DOJ Settles Lawsuit Alleging Firefighter Hiring Discrimination in Portsmouth, Va.

The Department of Justice (DOJ) announced March 25 that it has entered into a consent decree with the City of Portsmouth, Va., that, if approved by the court, will resolve the complaint that the city engaged in a pattern or practice of employment discrimination against African Americans in its hiring of entry-level firefighters, in violation of Title VII of the Civil Rights Act of 1964 (Title VII).

The complaint, which was filed in federal district court in Norfolk, Va., alleges that Portsmouth's use of a written examination in the selection of entry-level firefighters resulted in disparate impact employment discrimination against African American applicants for that position. According to the complaint, African American applicants passed the written examination at a rate of approximately 42 percent, while the corresponding pass rate for white applicants was approximately 86 percent.
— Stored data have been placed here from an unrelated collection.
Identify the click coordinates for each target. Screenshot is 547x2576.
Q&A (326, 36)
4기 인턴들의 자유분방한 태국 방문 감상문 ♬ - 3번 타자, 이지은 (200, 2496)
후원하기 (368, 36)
The complaint also alleges that Portsmouth cannot demonstrate that the written examination is job-related for the firefighter position and consistent with business necessity, as required by Title VII.

Consent Decree Requirements

The consent decree requires that Portsmouth no longer administer the written examination challenged by the United States, and that it implement new selection procedures for entry-level firefighters that comply with Title VII.

Additionally, the consent decree requires the city to deposit $145,000 into a settlement fund that will be used to make awards of back pay to African Americans who were harmed by Portsmouth's use of the written examination and who are determined to be eligible for relief. African American applicants determined to be eligible for relief under the consent decree may receive a priority offer of employment from Portsmouth, with retroactive seniority for all purposes except for time-in-grade required for promotion.

The consent decree also requires Portsmouth to hire up to 10 eligible African American claimants as firefighters. Portsmouth maintains the opportunity to screen the claimants eligible for consideration for priority hire to ensure that they otherwise meet the qualifications.

"We are pleased that Portsmouth has agreed to put in place new selection practices for firefighters that comply with Title VII, and to take necessary steps to provide relief to those African Americans who have been harmed by the City's hiring practices," said Loretta King, acting assistant attorney general for the Civil Rights Division. "Ending employment practices that have a discriminatory impact on the basis of race is a significant priority of the Department. This settlement sends a clear message that hiring practices with discriminatory impact on account of race will not be tolerated."

Title VII prohibits discrimination in employment on the basis of race, color, sex, national origin or religion. Title VII prohibits not only intentional discrimination, but also the use of employment practices, such as written examinations, which result in disparate impact, unless the employer can prove that such practices are job related and consistent with business necessity.

"We are grateful that the city is working with the Department to ensure every applicant has an equal opportunity to serve as a firefighter," said Dana J. Boente, acting U.S. attorney for the Eastern District of Virginia.